• _Action item_: Retype, word for word, only the lines from the one with "2026/07/15 17:06" through the last line of the data below.

• _Entries supplied_:
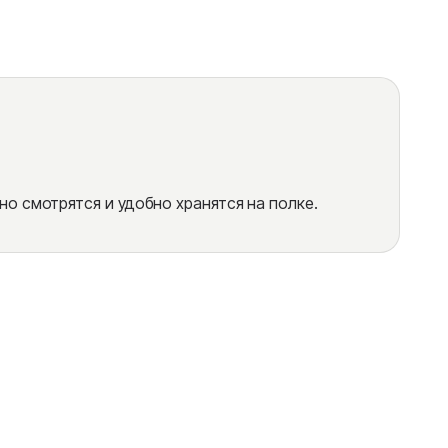
 смотрятся и удобно хранятся на полке.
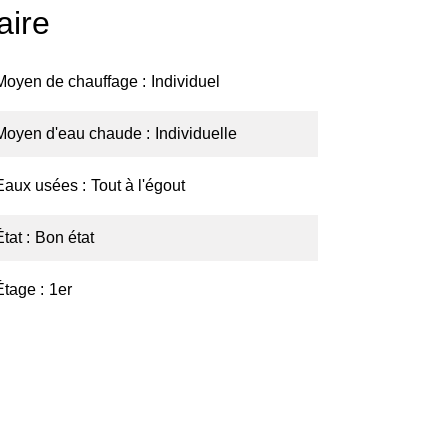
ire
Moyen de chauffage
Individuel
Moyen d'eau chaude
Individuelle
Eaux usées
Tout à l'égout
État
Bon état
Étage
1er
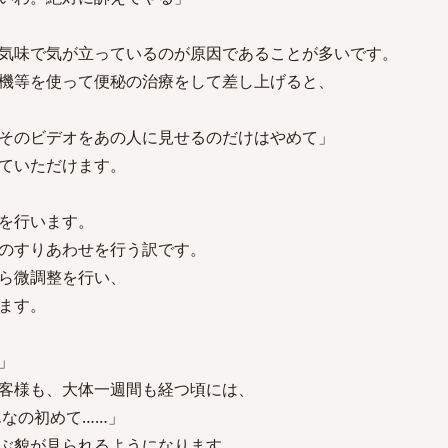
気味で気が立っているのが原因であることが多いです。
機等を使って便秘の治療をして差し上げると、
そのビデオをあの人に見せるのだけはやめて」
ていただけます。
を行います。
のすりあわせを行う訳です。
ら微調整を行い、
ます。
」
客様も、大体一週間も経つ頃には、
んなの初めて……」
ぶ貌が見られるようになります。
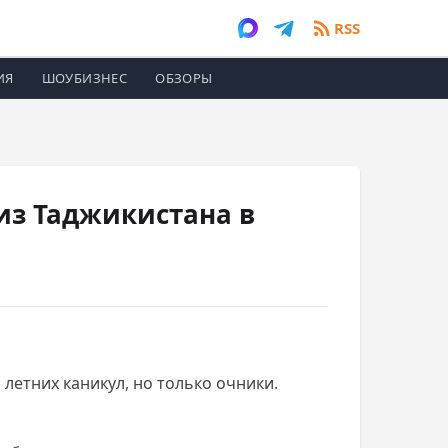
RSS
ИЯ
ШОУБИЗНЕС
ОБЗОРЫ
из Таджикистана в
 летних каникул, но только очники.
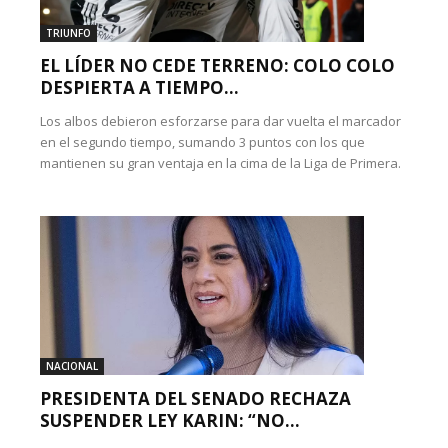
TRIUNFO
EL LÍDER NO CEDE TERRENO: COLO COLO
DESPIERTA A TIEMPO...
Los albos debieron esforzarse para dar vuelta el marcador
en el segundo tiempo, sumando 3 puntos con los que
mantienen su gran ventaja en la cima de la Liga de Primera.
NACIONAL
PRESIDENTA DEL SENADO RECHAZA
SUSPENDER LEY KARIN: “NO...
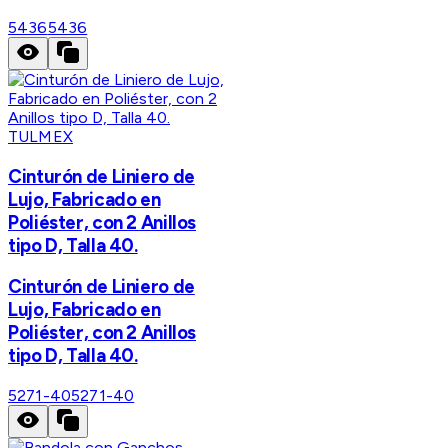
5436
5436
TULMEX
Cinturón de Liniero de
Lujo, Fabricado en
Poliéster, con 2 Anillos
tipo D, Talla 40.
Cinturón de Liniero de
Lujo, Fabricado en
Poliéster, con 2 Anillos
tipo D, Talla 40.
5271-40
5271-40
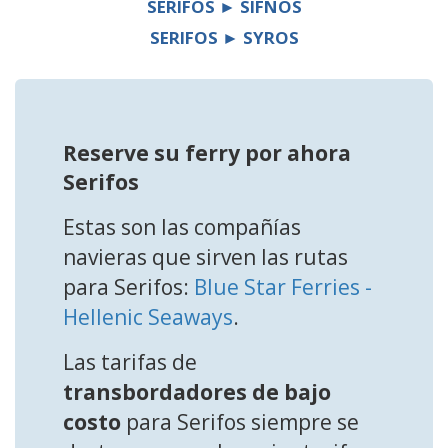
SERIFOS ► SIFNOS
SERIFOS ► SYROS
Reserve su ferry por ahora
Serifos
Estas son las compañías
navieras que sirven las rutas
para Serifos:
Blue Star Ferries -
Hellenic Seaways
.
Las tarifas de
transbordadores de bajo
costo
para Serifos siempre se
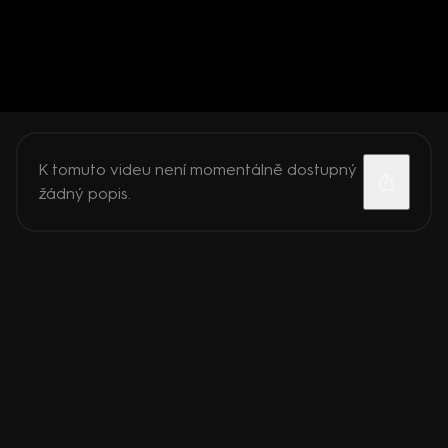
K tomuto videu není momentálně dostupný
žádný popis.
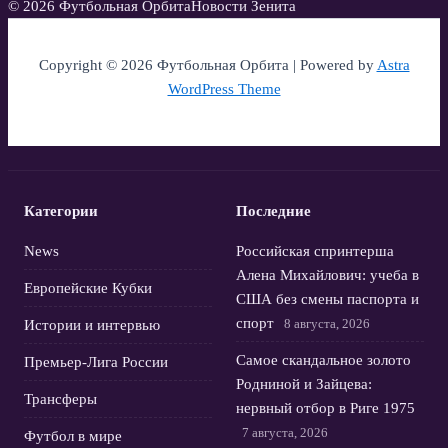
© 2026 Футбольная Орбита
Новости Зенита
Copyright © 2026 Футбольная Орбита | Powered by
Astra
WordPress Theme
Категории
Последние
News
Российская спринтерша
Алена Михайлович: учеба в
Европейские Кубки
США без смены паспорта и
спорт
8 августа, 2026
Истории и интервью
Самое скандальное золото
Премьер-Лига России
Родниной и Зайцева:
Трансферы
нервный отбор в Риге 1975
7 августа, 2026
Футбол в мире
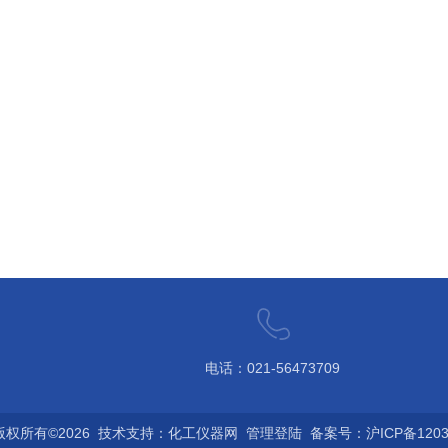
电话：021-56473709
权所有©2026 技术支持：
化工仪器网
管理登陆
备案号：沪ICP备12032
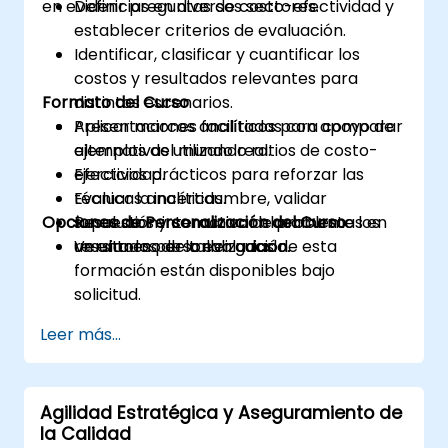
en evidencias en diversos sectores.
Definir preguntas de costo-efectividad y
establecer criterios de evaluación.
Identificar, clasificar y cuantificar los
costos y resultados relevantes para
Formato del Curso
distintos escenarios.
Aplicar marcos analíticos para comparar
Presentaciones facilitadas con apoyo de
alternativas utilizando ratios de costo-
ejemplos del mundo real.
efectividad.
Ejercicios prácticos para reforzar las
Evaluar la incertidumbre, validar
técnicas analíticas.
Opciones de Personalización del Curso
supuestos y comunicar claramente los
Resolución interactiva de problemas en
resultados de la evaluación.
un entorno de taller guiado.
Versiones personalizadas de esta
formación están disponibles bajo
solicitud.
Leer más...
Agilidad Estratégica y Aseguramiento de
la Calidad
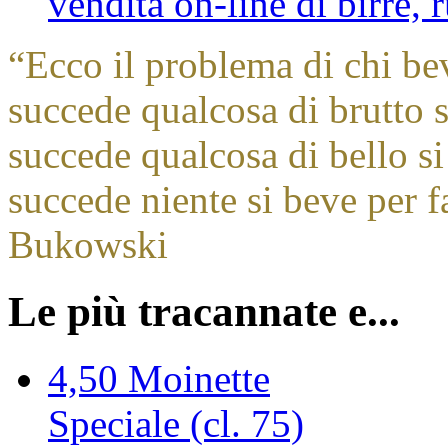
vendita on-line di birre,
“
Ecco il problema di chi be
succede qualcosa di brutto s
succede qualcosa di bello si
succede niente si beve per f
Bukowski
Le più tracannate e...
4,50
Moinette
Speciale (cl. 75)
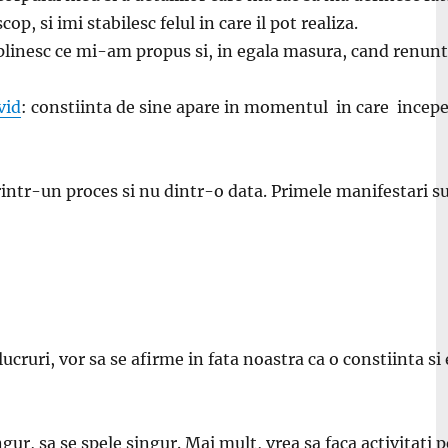
op, si imi stabilesc felul in care il pot realiza.
eplinesc ce mi-am propus si, in egala masura, cand renun
vid
: constiinta de sine apare in momentul in care incep
 printr-un proces si nu dintr-o data. Primele manifestari 
ucruri, vor sa se afirme in fata noastra ca o constiinta s
ur, sa se spele singur. Mai mult, vrea sa faca activitati 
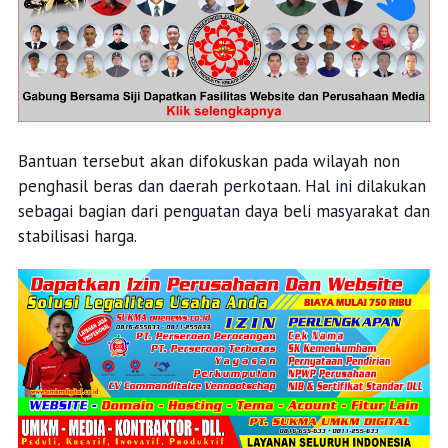
Bantuan tersebut akan difokuskan pada wilayah non
penghasil beras dan daerah perkotaan. Hal ini dilakukan
sebagai bagian dari penguatan daya beli masyarakat dan
stabilisasi harga.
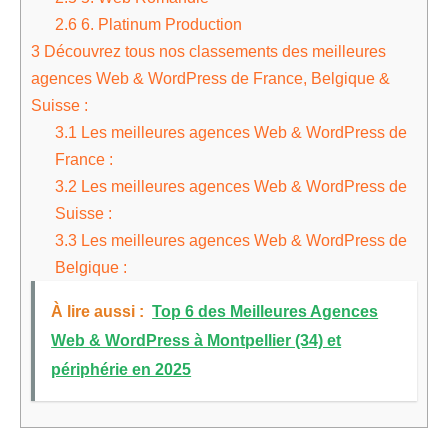
2.6
6. Platinum Production
3
Découvrez tous nos classements des meilleures
agences Web & WordPress de France, Belgique &
Suisse :
3.1
Les meilleures agences Web & WordPress de
France :
3.2
Les meilleures agences Web & WordPress de
Suisse :
3.3
Les meilleures agences Web & WordPress de
Belgique :
À lire aussi :
Top 6 des Meilleures Agences
Web & WordPress à Montpellier (34) et
périphérie en 2025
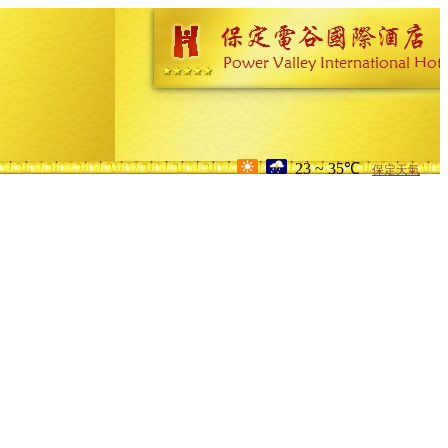
23 ~ 35℃
保定天氣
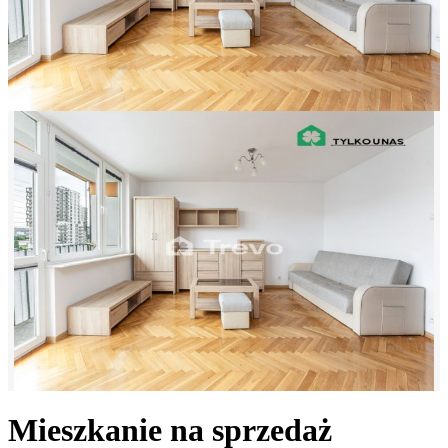
Mieszkanie na sprzedaż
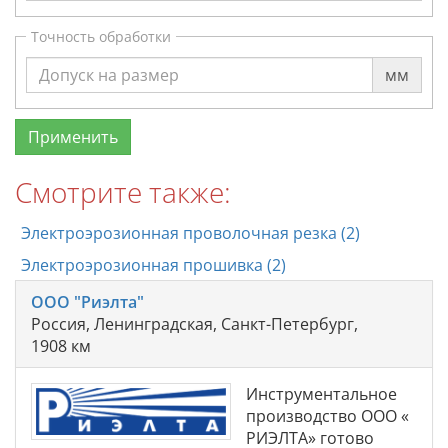
Точность обработки
мм
Смотрите также:
Электроэрозионная проволочная резка (2)
Электроэрозионная прошивка (2)
ООО "Риэлта"
Россия, Ленинградская, Санкт-Петербург,
1908 км
Инструментальное
производство ООО «
РИЭЛТА» готово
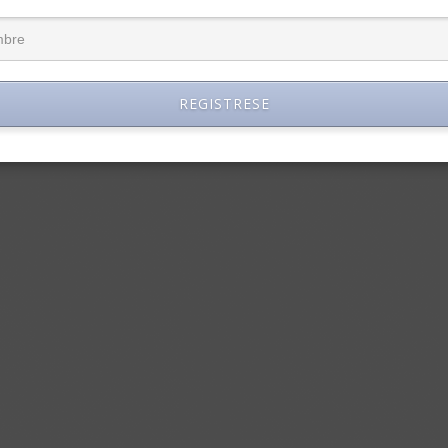
REGISTRESE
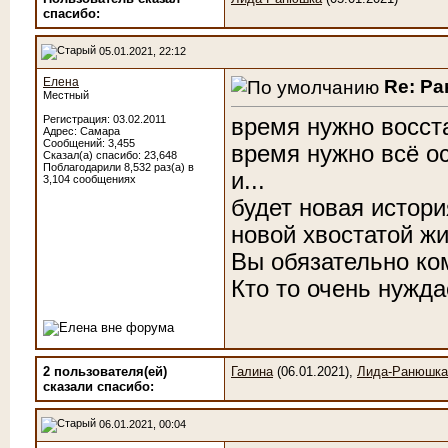
cпасибо:
05.01.2021, 22:12
Елена
Re: Р
Местный
Регистрация: 03.02.2011
время нужно восст
Адрес: Самара
Сообщений: 3,455
время нужно всё о
Сказал(а) спасибо: 23,648
Поблагодарили 8,532 раз(а) в
и...
3,104 сообщениях
будет новая истори
новой хвостатой ж
Вы обязательно ко
Кто то очень нужда
2 пользователя(ей)
Галина
(06.01.2021),
Лида-Ранюшка
сказали cпасибо:
06.01.2021, 00:04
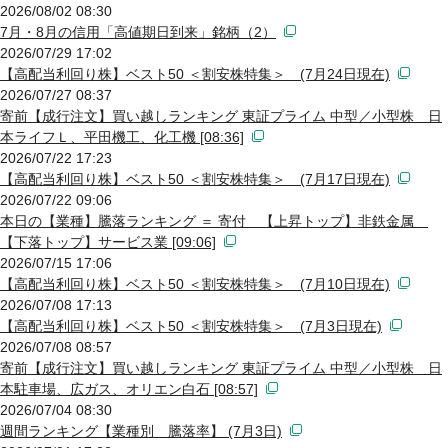
2026/08/02 08:30
7月・8月の信用「高値期日到来」銘柄（2）
2026/07/29 17:02
【高配当利回り株】ベスト50 ＜割安株特集＞ (7月24日現在)
2026/07/27 08:37
寄前【成行注文】買い越しランキング 東証プライム 中型／小型株 日
本ライフＬ、平田機工、化工機 [08:36]
2026/07/22 17:23
【高配当利回り株】ベスト50 ＜割安株特集＞ (7月17日現在)
2026/07/22 09:06
本日の【業種】騰落ランキング ＝ 寄付 【上昇トップ】非鉄金属
【下落トップ】サービス業 [09:06]
2026/07/15 17:06
【高配当利回り株】ベスト50 ＜割安株特集＞ (7月10日現在)
2026/07/08 17:13
【高配当利回り株】ベスト50 ＜割安株特集＞ (7月3日現在)
2026/07/08 08:57
寄前【成行注文】買い越しランキング 東証プライム 中型／小型株 日
本駐車場、広ガス、オリエン白石 [08:57]
2026/07/04 08:30
週間ランキング【業種別 騰落率】 (7月3日)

• _Solution to the exercise_:
2026/07/15 17:06
【高配当利回り株】ベスト50 ＜割安株特集＞ (7月10日現在)
2026/07/08 17:13
【高配当利回り株】ベスト50 ＜割安株特集＞ (7月3日現在)
2026/07/08 08:57
寄前【成行注文】買い越しランキング 東証プライム 中型／小型株 日
本駐車場、広ガス、オリエン白石 [08:57]
2026/07/04 08:30
週間ランキング【業種別 騰落率】 (7月3日)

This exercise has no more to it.